Usia kehamilan Indah sudah memasuki bulan ke sembilan. Dokter merencanakan Indah akan operasi 2 hari lagi.


Segala perlengkapan untuk si cabang bayi mulai dari perlengkapan pakaian hingga tempat tidur nya sudah dipersiapkan jauh-jauh hari, ketika usia kehamilan Indah telah memasuki bulan ke tujuh.


Tedja sangat antusias menyambut kelahiran buah hatinya. Sedangkan Indah merasa bimbang dan ragu bayinya anak dari Tedja atau anak biologis dari Pangestu.
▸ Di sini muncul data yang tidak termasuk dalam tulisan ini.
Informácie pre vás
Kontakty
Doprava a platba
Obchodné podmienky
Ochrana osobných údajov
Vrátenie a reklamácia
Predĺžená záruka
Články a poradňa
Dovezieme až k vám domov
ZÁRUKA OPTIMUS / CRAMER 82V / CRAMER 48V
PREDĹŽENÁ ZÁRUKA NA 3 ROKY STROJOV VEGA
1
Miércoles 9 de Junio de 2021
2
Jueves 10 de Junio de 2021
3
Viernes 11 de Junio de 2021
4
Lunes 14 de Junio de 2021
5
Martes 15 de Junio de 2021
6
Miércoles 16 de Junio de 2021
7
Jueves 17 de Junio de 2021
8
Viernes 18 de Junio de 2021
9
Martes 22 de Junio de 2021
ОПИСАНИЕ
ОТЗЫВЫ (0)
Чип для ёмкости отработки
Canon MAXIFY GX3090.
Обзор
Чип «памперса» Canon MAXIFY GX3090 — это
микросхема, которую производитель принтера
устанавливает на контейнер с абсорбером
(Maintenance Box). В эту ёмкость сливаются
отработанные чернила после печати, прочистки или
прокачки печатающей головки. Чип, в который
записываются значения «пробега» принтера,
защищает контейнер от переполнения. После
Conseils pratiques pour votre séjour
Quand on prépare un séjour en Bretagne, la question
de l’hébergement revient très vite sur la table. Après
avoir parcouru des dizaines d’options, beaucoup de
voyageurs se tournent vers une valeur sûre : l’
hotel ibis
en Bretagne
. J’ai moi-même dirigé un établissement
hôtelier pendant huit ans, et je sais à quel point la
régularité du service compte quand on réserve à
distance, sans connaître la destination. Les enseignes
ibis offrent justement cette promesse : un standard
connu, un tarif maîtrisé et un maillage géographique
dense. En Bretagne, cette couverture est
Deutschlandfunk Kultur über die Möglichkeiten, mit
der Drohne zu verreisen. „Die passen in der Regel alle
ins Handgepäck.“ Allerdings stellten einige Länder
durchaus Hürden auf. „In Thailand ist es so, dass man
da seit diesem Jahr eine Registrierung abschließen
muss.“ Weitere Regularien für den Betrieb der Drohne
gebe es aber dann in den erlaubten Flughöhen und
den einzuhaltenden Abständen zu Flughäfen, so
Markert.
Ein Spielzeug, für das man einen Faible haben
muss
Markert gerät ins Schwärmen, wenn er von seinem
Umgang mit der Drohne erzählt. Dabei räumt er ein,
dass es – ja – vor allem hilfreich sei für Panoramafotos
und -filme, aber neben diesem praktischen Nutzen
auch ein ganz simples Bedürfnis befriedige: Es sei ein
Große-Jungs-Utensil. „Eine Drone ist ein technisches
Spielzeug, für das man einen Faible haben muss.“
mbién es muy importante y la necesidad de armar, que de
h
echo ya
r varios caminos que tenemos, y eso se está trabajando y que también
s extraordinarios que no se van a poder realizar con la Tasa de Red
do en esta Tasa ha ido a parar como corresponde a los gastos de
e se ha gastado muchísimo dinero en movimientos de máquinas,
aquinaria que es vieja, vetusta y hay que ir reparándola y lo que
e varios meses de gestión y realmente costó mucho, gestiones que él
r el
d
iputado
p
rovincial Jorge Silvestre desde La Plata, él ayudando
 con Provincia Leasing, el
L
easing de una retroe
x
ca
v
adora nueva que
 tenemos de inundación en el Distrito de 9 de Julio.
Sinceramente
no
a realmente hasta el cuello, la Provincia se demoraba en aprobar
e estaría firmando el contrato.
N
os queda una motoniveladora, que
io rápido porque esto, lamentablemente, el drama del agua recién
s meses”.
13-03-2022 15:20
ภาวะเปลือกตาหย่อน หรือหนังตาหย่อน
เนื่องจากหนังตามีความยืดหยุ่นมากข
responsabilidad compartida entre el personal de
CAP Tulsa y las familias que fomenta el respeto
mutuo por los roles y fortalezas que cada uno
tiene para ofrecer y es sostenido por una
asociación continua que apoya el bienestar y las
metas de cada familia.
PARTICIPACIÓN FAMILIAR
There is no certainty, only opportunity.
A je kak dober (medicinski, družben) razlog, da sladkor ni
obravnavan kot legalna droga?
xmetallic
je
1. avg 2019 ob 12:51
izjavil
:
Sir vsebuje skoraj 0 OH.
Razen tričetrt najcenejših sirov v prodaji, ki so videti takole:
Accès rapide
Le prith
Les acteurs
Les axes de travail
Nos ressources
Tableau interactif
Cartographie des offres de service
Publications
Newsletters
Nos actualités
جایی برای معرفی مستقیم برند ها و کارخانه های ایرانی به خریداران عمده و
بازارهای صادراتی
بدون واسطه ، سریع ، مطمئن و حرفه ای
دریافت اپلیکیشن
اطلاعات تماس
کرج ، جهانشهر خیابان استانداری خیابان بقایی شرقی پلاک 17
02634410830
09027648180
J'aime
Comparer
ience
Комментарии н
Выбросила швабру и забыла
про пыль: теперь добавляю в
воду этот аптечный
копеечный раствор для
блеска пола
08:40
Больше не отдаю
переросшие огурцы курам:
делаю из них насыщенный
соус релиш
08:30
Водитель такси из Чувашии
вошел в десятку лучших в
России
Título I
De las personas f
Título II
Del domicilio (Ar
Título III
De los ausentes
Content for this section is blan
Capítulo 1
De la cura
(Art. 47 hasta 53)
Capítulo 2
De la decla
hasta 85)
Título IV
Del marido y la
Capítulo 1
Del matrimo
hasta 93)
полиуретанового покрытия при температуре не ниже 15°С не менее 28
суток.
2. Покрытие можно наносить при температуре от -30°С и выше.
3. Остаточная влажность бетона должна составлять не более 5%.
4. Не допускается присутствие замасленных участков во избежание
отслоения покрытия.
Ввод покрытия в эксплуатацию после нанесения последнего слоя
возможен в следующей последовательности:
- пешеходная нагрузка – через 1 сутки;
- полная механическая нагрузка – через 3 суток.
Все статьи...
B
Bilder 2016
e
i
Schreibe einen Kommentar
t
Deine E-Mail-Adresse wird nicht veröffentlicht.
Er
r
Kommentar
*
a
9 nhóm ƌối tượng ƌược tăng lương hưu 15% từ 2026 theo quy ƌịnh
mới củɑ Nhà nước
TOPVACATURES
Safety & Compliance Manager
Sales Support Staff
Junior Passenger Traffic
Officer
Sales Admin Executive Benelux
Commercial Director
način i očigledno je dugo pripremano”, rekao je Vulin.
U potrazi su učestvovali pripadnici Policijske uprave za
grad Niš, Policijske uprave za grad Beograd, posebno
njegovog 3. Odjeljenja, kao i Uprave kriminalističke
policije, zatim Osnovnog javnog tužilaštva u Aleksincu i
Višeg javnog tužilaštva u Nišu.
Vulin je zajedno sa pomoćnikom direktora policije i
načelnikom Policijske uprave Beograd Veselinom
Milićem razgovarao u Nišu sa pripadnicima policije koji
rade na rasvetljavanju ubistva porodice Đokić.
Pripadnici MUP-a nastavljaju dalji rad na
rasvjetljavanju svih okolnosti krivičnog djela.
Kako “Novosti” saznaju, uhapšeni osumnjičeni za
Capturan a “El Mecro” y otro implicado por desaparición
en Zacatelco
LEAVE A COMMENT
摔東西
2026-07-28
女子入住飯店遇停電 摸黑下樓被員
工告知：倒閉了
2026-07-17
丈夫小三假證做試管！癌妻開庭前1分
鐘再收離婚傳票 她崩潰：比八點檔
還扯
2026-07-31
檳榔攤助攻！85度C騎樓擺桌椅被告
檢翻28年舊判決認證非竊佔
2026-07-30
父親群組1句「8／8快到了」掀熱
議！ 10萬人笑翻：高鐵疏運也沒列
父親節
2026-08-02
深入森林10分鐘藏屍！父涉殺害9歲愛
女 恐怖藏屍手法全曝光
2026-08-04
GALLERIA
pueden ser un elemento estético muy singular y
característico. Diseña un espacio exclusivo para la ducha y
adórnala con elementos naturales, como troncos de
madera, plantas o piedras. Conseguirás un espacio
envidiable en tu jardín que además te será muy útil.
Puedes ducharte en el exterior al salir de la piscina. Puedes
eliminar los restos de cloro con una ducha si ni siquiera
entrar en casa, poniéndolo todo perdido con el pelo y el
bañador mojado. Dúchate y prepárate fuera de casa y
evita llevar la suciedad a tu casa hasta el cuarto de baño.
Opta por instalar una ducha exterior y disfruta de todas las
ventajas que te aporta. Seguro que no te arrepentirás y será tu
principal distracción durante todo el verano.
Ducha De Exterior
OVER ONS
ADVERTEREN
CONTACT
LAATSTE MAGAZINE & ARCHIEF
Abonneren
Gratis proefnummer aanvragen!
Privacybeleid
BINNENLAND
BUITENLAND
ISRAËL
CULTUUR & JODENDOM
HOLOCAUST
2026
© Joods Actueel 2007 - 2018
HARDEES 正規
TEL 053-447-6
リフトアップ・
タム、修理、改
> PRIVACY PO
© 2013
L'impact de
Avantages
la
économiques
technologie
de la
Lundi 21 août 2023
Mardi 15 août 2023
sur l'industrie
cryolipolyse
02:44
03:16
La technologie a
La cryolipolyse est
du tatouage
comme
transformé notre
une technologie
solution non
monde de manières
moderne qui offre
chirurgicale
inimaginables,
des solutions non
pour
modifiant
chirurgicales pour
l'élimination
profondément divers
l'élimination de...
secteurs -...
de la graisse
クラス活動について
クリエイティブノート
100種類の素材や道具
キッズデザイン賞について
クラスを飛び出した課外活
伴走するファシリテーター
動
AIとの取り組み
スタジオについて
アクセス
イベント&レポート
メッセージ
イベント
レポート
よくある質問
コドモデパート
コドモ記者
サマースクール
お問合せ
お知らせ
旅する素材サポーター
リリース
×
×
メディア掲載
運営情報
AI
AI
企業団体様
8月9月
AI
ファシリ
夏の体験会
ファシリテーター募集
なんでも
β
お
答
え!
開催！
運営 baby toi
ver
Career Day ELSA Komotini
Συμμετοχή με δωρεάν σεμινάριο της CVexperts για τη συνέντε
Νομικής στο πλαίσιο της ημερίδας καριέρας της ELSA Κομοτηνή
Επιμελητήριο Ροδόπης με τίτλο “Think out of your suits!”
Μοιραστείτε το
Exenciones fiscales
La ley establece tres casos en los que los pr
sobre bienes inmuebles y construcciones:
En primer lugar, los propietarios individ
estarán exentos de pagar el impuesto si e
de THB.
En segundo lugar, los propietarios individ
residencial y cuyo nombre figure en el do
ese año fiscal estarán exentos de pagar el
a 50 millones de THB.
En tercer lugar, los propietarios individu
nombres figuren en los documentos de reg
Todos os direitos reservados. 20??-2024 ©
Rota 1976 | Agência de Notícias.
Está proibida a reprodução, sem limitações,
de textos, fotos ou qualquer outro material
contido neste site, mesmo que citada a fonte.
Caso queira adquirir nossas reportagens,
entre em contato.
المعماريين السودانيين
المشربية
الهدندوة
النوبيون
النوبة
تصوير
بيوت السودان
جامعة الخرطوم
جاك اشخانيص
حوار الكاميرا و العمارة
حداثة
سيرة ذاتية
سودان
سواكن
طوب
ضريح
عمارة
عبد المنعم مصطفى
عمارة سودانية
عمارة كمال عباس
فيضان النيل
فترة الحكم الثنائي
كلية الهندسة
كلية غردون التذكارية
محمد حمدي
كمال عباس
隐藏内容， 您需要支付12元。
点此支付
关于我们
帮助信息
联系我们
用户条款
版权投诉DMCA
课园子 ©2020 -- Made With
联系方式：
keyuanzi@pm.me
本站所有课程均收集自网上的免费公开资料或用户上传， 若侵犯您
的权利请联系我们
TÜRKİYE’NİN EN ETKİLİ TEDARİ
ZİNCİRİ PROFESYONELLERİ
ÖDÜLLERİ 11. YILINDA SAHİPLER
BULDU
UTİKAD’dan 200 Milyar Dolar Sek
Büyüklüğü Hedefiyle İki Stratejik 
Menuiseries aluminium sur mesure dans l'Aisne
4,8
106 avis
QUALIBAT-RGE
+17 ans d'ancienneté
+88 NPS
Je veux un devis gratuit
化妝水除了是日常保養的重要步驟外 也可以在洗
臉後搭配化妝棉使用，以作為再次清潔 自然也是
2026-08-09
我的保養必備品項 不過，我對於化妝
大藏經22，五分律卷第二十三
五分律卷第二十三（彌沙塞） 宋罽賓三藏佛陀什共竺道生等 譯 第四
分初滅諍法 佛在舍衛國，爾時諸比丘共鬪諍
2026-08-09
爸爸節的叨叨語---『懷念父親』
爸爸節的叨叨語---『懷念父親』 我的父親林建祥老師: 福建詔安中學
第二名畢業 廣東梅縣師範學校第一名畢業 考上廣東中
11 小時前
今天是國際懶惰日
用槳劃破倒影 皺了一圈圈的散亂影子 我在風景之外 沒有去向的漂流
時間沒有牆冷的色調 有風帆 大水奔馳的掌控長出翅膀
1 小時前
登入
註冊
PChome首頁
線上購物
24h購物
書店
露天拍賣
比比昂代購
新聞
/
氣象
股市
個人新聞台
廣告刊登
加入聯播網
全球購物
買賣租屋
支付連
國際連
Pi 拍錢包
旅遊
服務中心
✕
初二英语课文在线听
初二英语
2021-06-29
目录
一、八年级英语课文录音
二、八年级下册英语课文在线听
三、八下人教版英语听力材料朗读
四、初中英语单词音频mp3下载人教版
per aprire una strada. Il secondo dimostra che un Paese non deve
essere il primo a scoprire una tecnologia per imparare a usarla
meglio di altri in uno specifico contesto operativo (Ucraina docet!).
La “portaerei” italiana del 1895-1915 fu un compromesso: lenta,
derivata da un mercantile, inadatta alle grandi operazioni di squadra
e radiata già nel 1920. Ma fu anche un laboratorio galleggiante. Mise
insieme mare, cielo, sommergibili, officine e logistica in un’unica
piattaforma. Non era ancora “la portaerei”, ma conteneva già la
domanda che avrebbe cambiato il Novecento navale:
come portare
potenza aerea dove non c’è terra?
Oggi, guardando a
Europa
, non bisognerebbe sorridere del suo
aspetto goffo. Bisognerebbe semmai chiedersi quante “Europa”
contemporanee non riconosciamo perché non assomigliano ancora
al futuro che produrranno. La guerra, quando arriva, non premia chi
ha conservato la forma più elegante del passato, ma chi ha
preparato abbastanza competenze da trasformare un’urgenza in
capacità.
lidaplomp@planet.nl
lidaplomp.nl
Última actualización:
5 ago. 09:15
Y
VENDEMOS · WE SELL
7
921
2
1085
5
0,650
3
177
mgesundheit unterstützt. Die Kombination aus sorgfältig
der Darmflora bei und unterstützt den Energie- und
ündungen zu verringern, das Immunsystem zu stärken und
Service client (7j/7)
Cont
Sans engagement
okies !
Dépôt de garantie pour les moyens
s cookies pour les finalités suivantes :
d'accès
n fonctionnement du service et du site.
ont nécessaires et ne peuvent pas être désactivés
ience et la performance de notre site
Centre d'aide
Indah merasa pusing. " Ya sudahlah, dari wajah si baby kan akan ketahuan baby-nya mirip siapa. Tetapi antara tedja dan Pangestu juga ada miripnya", gumam Indah merasa bimbang.


Suatu ketika Tedja duduk di meja kerjanya memperhatikan sebuah kelender duduk di hadapannya.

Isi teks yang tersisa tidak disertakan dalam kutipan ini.